● DATA

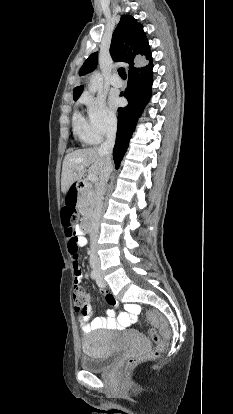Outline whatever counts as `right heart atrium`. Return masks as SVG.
<instances>
[{
	"mask_svg": "<svg viewBox=\"0 0 233 414\" xmlns=\"http://www.w3.org/2000/svg\"><path fill=\"white\" fill-rule=\"evenodd\" d=\"M82 101L86 106L88 116V141L99 143L116 130L117 116L101 96L88 95Z\"/></svg>",
	"mask_w": 233,
	"mask_h": 414,
	"instance_id": "d8ad5b80",
	"label": "right heart atrium"
}]
</instances>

● WHAT THE EXERCISE ASKS
Nothing but the pictures should be left out when the records are retyped exactly.

● REPLY
Outline whatever counts as `right heart atrium`. Return masks as SVG.
<instances>
[{
	"mask_svg": "<svg viewBox=\"0 0 233 414\" xmlns=\"http://www.w3.org/2000/svg\"><path fill=\"white\" fill-rule=\"evenodd\" d=\"M82 101L86 106L88 116V141L99 143L116 130L117 116L101 96L88 95Z\"/></svg>",
	"mask_w": 233,
	"mask_h": 414,
	"instance_id": "d8ad5b80",
	"label": "right heart atrium"
}]
</instances>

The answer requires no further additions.